We're watching Oblivion with Grant and Emmett (so far very interesting, although with a little bit of clunky dialogue), and last night I went to look it up on Wikipedia, because I enjoy reading movie plot descriptions, and there on Wikipedia's main page is a little blurb that's all "by the way, the Ebola outbreak in West Africa is going strong and over 460 people have died," all calm and detached like this is not the beginning of the End Times.  I didn't even know there was an outbreak, let alone that nearly 500 people have died from it.  I read The Hot Zone as an impressionable teenager, and ever since then I have been waiting on tenterhooks for Ebola to truly emerge and just lay waste to every population, human and animal, on the entire planet.  What a nightmare.  

Tuesday, June 24, 2014

I forgive you for all that you ain't

You guys.  I was a poll worker today.  It was fun, if somewhat hot, with a few boring slow patches.  But we got over a hundred voters, which I think is pretty good for a primary election.  I love being involved in civic governance!  And supposedly I even get paid, which is awesome.

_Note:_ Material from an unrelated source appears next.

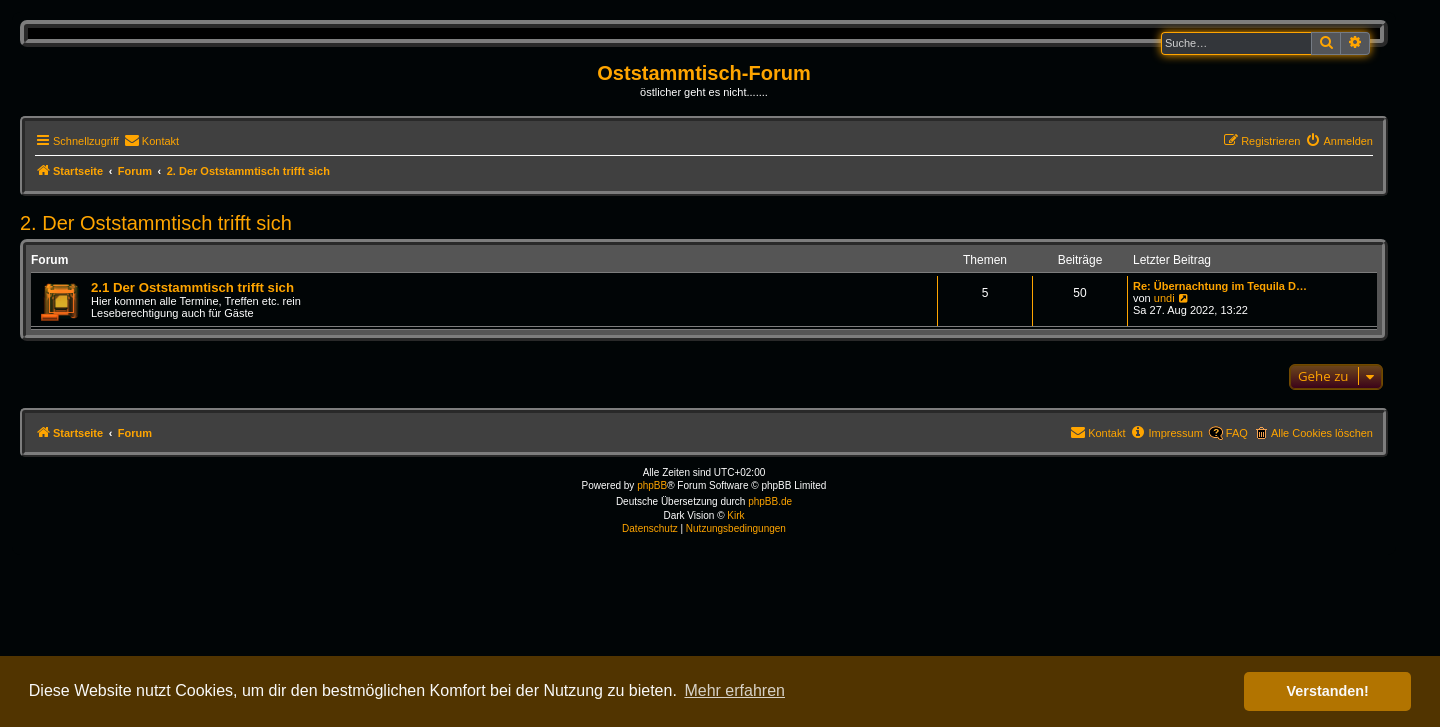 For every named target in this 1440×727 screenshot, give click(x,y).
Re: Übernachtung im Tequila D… (1220, 286)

There were a few frustrations, though.  It wasn't all peaches and cream.  There was a little gentle encouragement for me to affiliate as a Republican so I could vote in the primary, but I was steadfast and just explained to them that I refuse to be put in a box.  There were a few real cut-ups who made remarks about the President--the "worst president this country has ever had"--and one of them tried to get me to join in with him because I guess he is a jerk who thinks that everyone else agrees with him all the time.  I tried ignoring him, but he badgered and badgered and kept saying, "Don't you think?  Don't you think the machine isn't letting me vote because I talked bad about Obama?"  Finally I just smiled politely with somewhat gritted teeth and said "I'm sorry, but we're not actually allowed to discuss politics." Ugh.  Then the two other ladies who were working with me wanted talk about Kate Kelly's excommunication, and they just kept picking at it and picking at it, making some quite frankly sexist and uninformed comments, and finally I had to shut that down.  I tried very hard to be tactful in my wet-blanket-throwing, but for crying out loud, am I the only one who read my poll worker's handbook about not discussing controversial topics at the polling location?  TACKY TACKY TACKY.  I have many thoughts about this issue, obviously, but that was so very much not the time and place for a nuanced discussion about it. 

I am getting a little bit sick of June.  Gone too much, too much.  I feel like I have done nothing but drive for three straight weeks.  My poor goats barely recognize me, and I haven't even milked them yet.  I wonder if I even remember how. 

I think maybe I can't eat dinner anymore.  It always makes me feel sick and bloated clear until the next morning.  Is this what it means to get old?  How will I eat all the fun things if I have only two meals a day?